[Data entries]
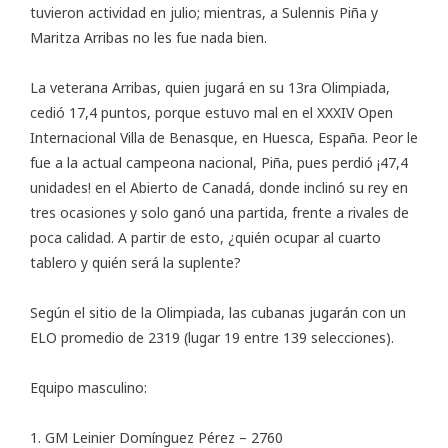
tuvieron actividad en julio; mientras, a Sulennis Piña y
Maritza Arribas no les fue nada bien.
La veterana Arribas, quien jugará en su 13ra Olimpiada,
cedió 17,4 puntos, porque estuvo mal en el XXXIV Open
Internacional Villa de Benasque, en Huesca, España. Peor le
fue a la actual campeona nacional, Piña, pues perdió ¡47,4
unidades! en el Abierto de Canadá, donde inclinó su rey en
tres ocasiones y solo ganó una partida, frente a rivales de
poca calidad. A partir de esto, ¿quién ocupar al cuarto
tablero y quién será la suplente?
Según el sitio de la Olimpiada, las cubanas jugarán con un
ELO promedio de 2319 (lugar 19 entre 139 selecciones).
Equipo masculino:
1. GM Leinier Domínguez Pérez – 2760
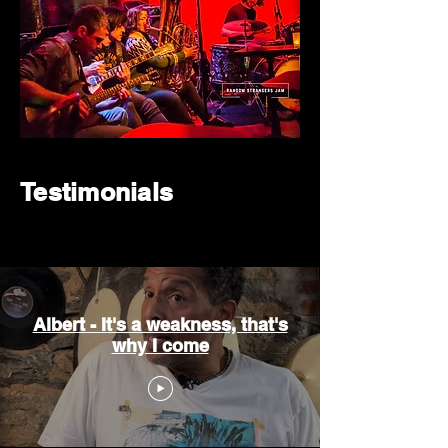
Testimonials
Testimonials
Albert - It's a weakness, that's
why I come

---

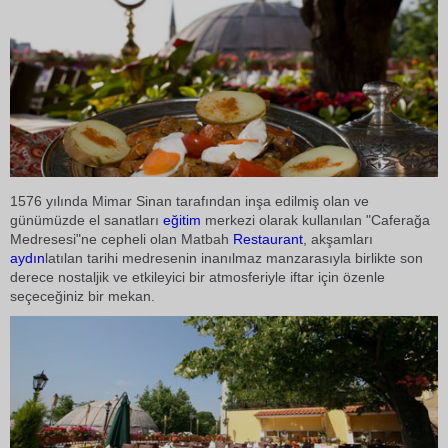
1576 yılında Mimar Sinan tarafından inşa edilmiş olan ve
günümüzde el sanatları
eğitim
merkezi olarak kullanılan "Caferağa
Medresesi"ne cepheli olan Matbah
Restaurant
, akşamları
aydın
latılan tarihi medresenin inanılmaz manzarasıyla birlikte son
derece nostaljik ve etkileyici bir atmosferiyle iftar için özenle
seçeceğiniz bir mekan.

[Exercise details] In the records above, some lines hold the word "quién". Say how many, and nothing more.

[Problem solution] 2